We have soup about once a week. No, not Campbell’s. We can’t remember the last time we bought a can of Campbell’s. Probably 15+ years ago. We really don’t buy soup at the store at all, as we find it nearly as easy to make soup from scratch as it is to open up a can and heat it. Plus, soup made from scratch tastes so much better, and, we like to think it’s better for you, too.
Now, when we decide to have soup, we always make our own broth. It does take some extra time, but we think it’s worth the extra effort. Plus, the way we make broth utilizes scraps that we’d just be tossing in the trash, anyway, so making broth doesn’t cost a penny. Simply save various vegetable scraps (clean carrot, onion, and garlic peels, tough leaves or stems that needed to be trimmed, anything that you could eat, but might not because of its appearance) in a small tub in the refrigerator. After a week, pop them into a saucepan, cover with water, and simmer 45 minutes. Remove scraps, and strain through a coffee filter. Done.
For the lentils, we just use the ordinary brown lentils you find in the store. Nothing fancy, unless you want something different. For the wine, we had a bit left over from the other night, so it went in. If we didn’t have it on hand, we would have skipped the wine. The shiitake is the odd man out, right? What’s it doing in this soup? It’s there to add umami flavor. You could achieve the same thing with Parmesan rinds, or a small piece Kombu ( a type of seaweed), as all are loaded with umami, which acts as a flavor enhancer.
Procedure in detail:
Fry onions. Place the oil in a medium saucepan, about 3 quarts in size, and heat over medium. When hot, add the onions, sprinkle with salt and pepper, and cook, stirring occasionally, until tender, about 5 minutes. Lately, every time we fry onions, we’ve given them just a sprinkle of salt and pepper. We like to think that it makes them taste better, but it might be because it gives us something to do. Whichever, we think frying onions smell even better with a bit of pepper.
Add garlic. Toss in the garlic and stir. Cook for just about a minute. You don’t want the garlic to burn — it doesn’t taste good — just to start cooking a bit. When you can smell the garlic, you’ve cooked it long enough.
Add kale and wine. Toss in the kale and pour in the wine. At first, the kale will seem like a lot, but, like all greens, it cooks down. Stir from time to time as you cook everything long enough so that all the wine has evaporated, about 10 minutes.
Rinse lentils. While the kale is cooking, quickly give the lentils a rinse. We find that lentils can be a bit dusty, which results in a sediment in the soup. Plus, what else is there to do while the kale is cooking away?
Add lentils and broth. Pour in the lentils and the broth. If you’re using a shiitake mushroom, now’s the time to add it. Just toss it right in.
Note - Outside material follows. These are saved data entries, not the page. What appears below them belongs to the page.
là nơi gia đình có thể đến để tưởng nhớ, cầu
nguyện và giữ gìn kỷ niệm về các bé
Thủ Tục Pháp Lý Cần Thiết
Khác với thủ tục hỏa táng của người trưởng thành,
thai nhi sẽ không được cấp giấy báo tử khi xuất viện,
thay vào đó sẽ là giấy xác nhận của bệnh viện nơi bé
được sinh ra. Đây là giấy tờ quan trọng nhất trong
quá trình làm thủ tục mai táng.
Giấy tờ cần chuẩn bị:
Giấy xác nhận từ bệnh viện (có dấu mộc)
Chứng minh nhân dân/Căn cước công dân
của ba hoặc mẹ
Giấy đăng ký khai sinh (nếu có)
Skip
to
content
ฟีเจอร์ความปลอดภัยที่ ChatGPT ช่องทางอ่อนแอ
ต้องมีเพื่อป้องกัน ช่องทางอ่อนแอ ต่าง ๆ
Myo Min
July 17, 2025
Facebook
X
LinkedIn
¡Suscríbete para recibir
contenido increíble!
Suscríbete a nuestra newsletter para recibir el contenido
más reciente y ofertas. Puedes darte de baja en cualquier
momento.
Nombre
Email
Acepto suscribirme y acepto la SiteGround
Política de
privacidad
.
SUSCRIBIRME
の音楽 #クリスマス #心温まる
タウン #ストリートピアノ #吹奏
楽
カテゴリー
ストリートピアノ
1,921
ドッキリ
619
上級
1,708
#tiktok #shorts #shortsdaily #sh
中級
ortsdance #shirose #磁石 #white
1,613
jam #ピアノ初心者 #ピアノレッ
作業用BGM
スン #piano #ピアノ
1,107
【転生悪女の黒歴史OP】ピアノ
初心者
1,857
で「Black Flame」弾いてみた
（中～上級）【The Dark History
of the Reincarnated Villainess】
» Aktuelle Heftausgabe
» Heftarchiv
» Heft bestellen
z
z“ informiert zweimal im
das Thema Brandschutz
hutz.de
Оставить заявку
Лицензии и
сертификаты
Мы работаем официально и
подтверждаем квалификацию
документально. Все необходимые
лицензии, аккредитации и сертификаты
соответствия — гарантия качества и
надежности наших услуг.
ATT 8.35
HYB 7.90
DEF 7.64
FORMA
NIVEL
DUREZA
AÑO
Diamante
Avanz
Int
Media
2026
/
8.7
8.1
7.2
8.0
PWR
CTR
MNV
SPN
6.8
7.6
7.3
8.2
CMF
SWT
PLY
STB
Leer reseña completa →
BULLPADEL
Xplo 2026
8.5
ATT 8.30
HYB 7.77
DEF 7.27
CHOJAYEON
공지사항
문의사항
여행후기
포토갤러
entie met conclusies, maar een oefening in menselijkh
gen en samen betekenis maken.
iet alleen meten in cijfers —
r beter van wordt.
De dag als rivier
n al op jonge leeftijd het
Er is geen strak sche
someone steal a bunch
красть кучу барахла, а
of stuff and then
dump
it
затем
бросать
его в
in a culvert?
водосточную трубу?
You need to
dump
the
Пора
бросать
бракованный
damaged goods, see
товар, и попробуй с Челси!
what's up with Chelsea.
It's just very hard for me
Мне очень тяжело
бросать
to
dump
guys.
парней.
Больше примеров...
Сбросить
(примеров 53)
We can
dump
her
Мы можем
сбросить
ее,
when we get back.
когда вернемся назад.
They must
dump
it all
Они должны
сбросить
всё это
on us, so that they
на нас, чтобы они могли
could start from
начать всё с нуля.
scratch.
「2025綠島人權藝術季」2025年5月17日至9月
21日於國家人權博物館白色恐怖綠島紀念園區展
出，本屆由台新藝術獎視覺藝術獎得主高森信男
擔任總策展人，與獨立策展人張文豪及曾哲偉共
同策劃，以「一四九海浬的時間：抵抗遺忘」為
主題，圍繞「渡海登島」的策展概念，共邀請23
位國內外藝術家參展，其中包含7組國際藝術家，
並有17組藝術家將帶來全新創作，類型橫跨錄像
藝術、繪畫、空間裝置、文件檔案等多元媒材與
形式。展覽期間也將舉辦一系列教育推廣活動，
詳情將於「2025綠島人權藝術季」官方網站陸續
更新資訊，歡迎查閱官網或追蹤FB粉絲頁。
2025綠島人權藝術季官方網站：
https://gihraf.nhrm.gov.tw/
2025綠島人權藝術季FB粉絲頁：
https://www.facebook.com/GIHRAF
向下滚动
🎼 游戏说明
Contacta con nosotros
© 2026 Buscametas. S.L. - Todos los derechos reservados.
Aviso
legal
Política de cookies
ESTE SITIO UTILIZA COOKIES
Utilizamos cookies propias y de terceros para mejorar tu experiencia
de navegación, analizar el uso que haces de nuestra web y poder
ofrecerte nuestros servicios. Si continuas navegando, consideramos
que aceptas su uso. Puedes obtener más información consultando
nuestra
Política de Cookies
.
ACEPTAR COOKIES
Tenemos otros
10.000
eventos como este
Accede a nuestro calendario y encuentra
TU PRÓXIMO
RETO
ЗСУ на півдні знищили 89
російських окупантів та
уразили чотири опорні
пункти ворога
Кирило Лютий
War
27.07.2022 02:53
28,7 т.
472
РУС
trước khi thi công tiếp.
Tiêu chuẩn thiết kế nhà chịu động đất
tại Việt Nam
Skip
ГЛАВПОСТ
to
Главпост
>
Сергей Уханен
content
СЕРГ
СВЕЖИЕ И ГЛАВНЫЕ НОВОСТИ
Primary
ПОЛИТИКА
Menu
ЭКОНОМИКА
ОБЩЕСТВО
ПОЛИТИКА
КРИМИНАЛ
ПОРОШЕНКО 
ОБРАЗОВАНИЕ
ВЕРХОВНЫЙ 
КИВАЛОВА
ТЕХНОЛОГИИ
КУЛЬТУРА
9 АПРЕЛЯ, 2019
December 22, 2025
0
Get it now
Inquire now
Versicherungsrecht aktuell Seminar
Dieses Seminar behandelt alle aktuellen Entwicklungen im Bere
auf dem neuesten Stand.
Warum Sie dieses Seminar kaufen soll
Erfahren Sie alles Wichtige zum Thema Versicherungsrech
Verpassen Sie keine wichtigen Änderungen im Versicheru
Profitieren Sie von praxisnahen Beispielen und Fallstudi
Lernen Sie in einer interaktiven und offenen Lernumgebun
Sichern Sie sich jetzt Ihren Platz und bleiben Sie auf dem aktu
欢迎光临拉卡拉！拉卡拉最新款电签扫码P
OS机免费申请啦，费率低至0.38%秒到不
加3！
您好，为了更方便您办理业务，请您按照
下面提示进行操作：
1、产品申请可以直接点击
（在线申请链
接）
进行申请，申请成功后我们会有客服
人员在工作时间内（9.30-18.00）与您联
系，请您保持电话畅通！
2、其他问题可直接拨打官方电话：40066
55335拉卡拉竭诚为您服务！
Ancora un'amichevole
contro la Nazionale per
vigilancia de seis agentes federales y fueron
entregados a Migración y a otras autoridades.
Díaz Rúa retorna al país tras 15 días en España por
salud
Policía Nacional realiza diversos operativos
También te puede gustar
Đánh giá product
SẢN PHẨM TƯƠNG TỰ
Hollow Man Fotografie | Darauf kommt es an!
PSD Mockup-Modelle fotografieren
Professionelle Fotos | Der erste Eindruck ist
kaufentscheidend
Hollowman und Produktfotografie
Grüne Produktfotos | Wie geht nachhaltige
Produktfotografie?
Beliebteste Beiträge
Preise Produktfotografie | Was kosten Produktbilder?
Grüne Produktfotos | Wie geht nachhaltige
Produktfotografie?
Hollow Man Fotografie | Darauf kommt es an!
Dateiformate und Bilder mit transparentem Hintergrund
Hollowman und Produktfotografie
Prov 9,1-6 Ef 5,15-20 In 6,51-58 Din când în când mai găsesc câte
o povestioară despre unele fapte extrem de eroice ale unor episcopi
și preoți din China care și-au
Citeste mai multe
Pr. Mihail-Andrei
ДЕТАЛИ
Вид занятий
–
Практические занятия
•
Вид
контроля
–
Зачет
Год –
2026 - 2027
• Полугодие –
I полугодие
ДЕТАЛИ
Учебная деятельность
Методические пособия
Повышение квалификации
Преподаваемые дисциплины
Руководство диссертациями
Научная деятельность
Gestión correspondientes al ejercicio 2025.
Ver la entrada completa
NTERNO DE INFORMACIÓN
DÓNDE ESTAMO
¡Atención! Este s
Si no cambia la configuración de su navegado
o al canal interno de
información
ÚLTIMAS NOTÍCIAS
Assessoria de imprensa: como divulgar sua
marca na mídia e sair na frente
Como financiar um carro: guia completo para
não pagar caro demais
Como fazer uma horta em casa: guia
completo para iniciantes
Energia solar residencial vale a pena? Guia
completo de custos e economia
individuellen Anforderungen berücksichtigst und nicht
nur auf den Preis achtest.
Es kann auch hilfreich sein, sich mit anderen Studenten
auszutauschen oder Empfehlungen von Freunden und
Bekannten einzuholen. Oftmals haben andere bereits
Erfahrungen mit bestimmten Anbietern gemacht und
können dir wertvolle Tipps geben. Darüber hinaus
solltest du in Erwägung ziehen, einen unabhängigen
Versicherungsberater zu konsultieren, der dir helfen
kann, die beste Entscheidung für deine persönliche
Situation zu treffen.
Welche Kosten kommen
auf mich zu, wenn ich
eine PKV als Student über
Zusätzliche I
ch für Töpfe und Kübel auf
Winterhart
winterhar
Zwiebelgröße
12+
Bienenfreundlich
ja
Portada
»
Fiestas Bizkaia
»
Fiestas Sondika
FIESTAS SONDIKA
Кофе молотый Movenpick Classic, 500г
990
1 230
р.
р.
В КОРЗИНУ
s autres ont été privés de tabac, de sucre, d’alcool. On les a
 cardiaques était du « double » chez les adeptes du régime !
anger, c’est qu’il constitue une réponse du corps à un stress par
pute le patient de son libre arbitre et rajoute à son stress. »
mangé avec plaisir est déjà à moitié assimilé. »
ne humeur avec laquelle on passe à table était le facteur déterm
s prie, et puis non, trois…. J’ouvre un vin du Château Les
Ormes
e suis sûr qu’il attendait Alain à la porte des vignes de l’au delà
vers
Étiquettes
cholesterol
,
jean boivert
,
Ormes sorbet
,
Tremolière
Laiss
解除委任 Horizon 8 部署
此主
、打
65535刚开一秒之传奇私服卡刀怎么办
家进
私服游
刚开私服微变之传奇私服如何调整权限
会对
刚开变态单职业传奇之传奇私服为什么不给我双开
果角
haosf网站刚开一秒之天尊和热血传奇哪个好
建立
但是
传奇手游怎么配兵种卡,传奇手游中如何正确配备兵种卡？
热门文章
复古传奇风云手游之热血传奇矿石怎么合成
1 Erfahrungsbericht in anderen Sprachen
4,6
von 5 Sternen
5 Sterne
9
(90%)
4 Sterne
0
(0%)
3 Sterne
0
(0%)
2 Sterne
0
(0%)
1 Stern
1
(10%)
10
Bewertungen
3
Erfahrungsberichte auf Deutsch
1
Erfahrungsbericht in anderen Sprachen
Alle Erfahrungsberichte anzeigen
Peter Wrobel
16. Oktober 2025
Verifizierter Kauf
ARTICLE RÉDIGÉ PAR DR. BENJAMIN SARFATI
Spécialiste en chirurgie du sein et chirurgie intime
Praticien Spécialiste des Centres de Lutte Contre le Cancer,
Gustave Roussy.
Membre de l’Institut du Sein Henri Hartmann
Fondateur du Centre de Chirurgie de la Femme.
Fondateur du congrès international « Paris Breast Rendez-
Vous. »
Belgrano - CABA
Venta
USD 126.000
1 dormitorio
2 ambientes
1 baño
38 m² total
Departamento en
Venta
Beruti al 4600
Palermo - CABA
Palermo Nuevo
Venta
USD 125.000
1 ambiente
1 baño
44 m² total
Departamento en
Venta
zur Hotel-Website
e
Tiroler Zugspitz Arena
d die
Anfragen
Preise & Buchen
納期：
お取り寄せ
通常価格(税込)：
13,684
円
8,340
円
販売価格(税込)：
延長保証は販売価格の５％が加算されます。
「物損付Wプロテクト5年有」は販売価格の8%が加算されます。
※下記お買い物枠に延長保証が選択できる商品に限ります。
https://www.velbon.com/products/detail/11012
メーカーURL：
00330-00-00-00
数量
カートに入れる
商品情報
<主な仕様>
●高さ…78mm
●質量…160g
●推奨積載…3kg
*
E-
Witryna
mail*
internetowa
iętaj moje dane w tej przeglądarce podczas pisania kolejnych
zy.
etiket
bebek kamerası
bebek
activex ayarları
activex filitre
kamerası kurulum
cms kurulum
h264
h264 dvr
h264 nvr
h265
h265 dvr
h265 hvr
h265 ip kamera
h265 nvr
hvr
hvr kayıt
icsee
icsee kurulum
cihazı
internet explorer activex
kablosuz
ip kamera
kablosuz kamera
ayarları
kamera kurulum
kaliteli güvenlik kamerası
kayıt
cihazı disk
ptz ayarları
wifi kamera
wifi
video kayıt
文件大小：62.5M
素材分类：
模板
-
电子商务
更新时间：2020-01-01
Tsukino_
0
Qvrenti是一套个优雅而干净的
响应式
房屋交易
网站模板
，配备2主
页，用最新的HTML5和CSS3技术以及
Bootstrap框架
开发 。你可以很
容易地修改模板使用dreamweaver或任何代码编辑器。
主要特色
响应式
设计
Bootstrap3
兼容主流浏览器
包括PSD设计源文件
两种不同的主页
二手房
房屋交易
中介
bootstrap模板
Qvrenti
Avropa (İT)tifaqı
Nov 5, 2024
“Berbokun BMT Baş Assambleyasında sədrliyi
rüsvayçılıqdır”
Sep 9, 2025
Simmer. Cover the soup and let it simmer and cook until the lentils are mostly tender, about 20 minutes. It’s okay to have a bit of a crunch in the middle of a lentil, and it’ll be okay if your lentils are completely cooked. We just wanted to add the herbs about halfway through the cooking time so they’d have time to add flavor, but not so much time that some of the flavors would boil off.
Season. If you’re using a shiitake, fish it out and let it cool a bit. Dice it into small pieces, discarding the stem (or save the stem for your next batch of broth), and return to the pan. Add the salt, oregano, marjoram, red pepper, and black pepper. Give everything a stir and re-cover the saucepan.
Simmer. Let the soup simmer, stirring from time to time, until the lentils are tender all the way through and a few are starting to fall apart, about 20 to 25 minutes longer.
Season. Add the vinegar, give the soup a stir, and a taste. Adjust the amount of salt and pepper as you see fit.
Serve. We wanted a little texture in our soup, so as we served it, we added a few croutons. We also sprinkled it with a bit of basil, too. Partly for looks, but mainly for flavor (basil flavor cooks off rapidly, so you’re best adding it right near the end).
This soup turned out great. We like that it was full of lentils, making it more like a stew than a soup. We thought the amount of kale was just about perfect; with too much kale, you can end up with a soup that tastes, well, like kale. This did not. We would have liked to add something as a bit of color, and we considered adding a carrot, but, in the end, we went old-school. An easy four stars.